→ **DIRECTIONS FOR THIS TASK**:
Which of the lines in the data mention the string "приложение"? List them all.

→ **SUPPLIED INFORMATION**:
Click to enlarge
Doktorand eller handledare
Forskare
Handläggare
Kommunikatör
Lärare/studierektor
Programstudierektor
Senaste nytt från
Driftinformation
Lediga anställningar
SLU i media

==

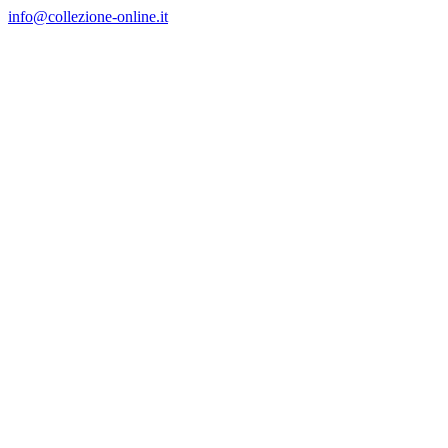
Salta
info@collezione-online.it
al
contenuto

* * *

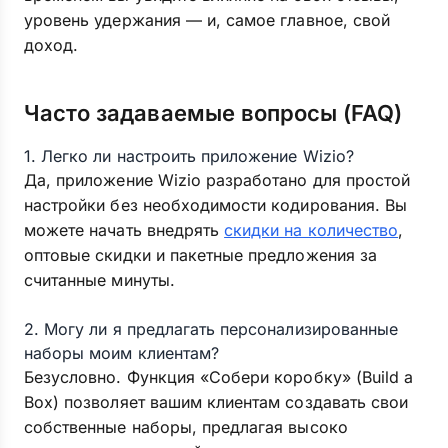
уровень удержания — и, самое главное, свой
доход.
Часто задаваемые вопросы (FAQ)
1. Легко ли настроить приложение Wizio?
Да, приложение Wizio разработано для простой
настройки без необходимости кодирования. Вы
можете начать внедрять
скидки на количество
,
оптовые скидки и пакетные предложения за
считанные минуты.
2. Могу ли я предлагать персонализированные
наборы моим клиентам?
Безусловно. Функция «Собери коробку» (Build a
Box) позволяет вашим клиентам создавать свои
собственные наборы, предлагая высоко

→ **WRITTEN ANSWER**:
1. Легко ли настроить приложение Wizio?
Да, приложение Wizio разработано для простой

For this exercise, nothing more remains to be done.